Ethnicity is a touchy subject in Afghanistan, and has played a role in the recent upheavals. During last year's presidential elections, tensions reached the boiling point as Pashtuns, Tajiks, and other ethnic groups each backed their own candidates and demanded a role in the government, bringing the country to the brink of violence.
Once the issue was apparently resolved last year with a power-sharing agreement between President Ashraf Ghani, an ethnic Pashtun, and Dr. Abdullah Abdullah, who is identified as a Tajik even though he has Pashtun blood as well, everyone breathed a sigh of relief. The future looked bright.
But one year later, the picture has clouded a bit. Ghani and Abdullah seem unable to work together, and major initiatives have been stalled by internecine squabbles. Afghanistan still has no defense minister, since neither camp can agree on a suitable candidate.

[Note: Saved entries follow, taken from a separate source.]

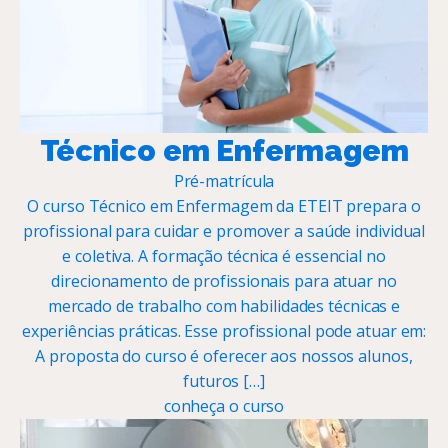
Técnico em Enfermagem
Pré-matrícula
O curso Técnico em Enfermagem da ETEIT prepara o
profissional para cuidar e promover a saúde individual
e coletiva. A formação técnica é essencial no
direcionamento de profissionais para atuar no
mercado de trabalho com habilidades técnicas e
experiências práticas. Esse profissional pode atuar em:
A proposta do curso é oferecer aos nossos alunos,
futuros […]
conheça o curso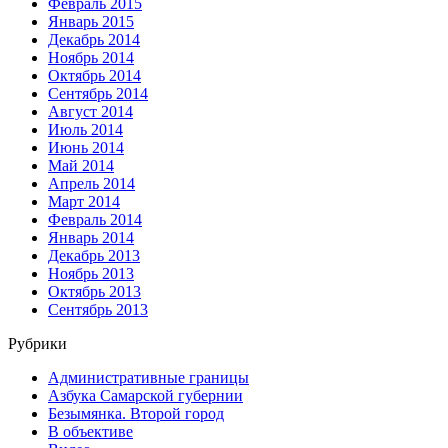
Февраль 2015
Январь 2015
Декабрь 2014
Ноябрь 2014
Октябрь 2014
Сентябрь 2014
Август 2014
Июль 2014
Июнь 2014
Май 2014
Апрель 2014
Март 2014
Февраль 2014
Январь 2014
Декабрь 2013
Ноябрь 2013
Октябрь 2013
Сентябрь 2013
Рубрики
Административные границы
Азбука Самарской губернии
Безымянка. Второй город
В объективе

The Interior Ministry recently put another major project on hold: the distribution of electronic national identity cards (e-NICs). The project, begun in 2009 and generously funded by the international community, was supposed to have resulted in fraud-free elections in 2014. The cards were to produce valid voter rolls and prevent multiple voting. That did not happen.
And on Tuesday the Ministry of Interior sent a letter to the employees of the e-NIC department, saying that their contracts were suspended until further notice due to funding and "other issues."

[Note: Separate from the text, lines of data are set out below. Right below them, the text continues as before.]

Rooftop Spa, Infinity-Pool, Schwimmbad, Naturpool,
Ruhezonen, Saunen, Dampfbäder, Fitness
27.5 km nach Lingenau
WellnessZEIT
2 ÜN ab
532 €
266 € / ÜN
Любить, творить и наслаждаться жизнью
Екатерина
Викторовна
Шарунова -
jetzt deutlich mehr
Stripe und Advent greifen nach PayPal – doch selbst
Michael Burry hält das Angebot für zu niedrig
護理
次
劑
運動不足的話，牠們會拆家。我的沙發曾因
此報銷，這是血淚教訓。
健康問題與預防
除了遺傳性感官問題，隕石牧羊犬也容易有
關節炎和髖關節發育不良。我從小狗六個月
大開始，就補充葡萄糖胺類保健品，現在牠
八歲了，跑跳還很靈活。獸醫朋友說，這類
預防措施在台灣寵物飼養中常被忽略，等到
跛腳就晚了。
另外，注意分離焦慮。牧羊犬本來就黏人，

The "other issues" most likely involve a wave of demonstrations that has swept the country over the past few months, by groups insisting that the word "Afghan" be displayed on the card. Others just as vehemently reject the appellation, saying that "Afghan" is more often associated with the Pashtun ethnic group.
The result: no e-NICs for the foreseeable future.
Nijat, who is in her early thirties, is adamant that ethnic tensions do not plague her generation. Afghanistan's educated youth have put such things behind them, in part because of their troubled pasts.
"We are the 'generation of war'" she said. "We have seen the very worst of times --1992 to 1996."
That was the civil war period, when the warlords who had joined to fight the Soviets turned their guns on each other. The country was engulfed in horrific violence, which only died down when the Taliban came to power in 1996. The Taliban years were also difficult, and were ended by yet another war.
This generation -- the millennials -- do not want to get drawn back into the messes of the past.
"Afghanistan is now very different," Nijat said. "There are different priorities, different avenues for participation. Some of the old problems seem rather irrelevant."
Nijat returned to Afghanistan after completing her degree at Harvard to become a founding partner in Duran Research & Analysis, an Afghan think tank. She never had any doubts about where she belonged, she said.
"This is home," she said firmly. "I got the Fulbright scholarship because I am a woman from Afghanistan. With that privilege comes a responsibility."
That feeling is widespread in her cohort, she says, and it is here that hope for the future lies.
"I see my friends working very hard, despite the problems, despite the corruption," said Nijat. "We have a strong sense of responsibility, of giving back. It's a strong force that keeps us in this country."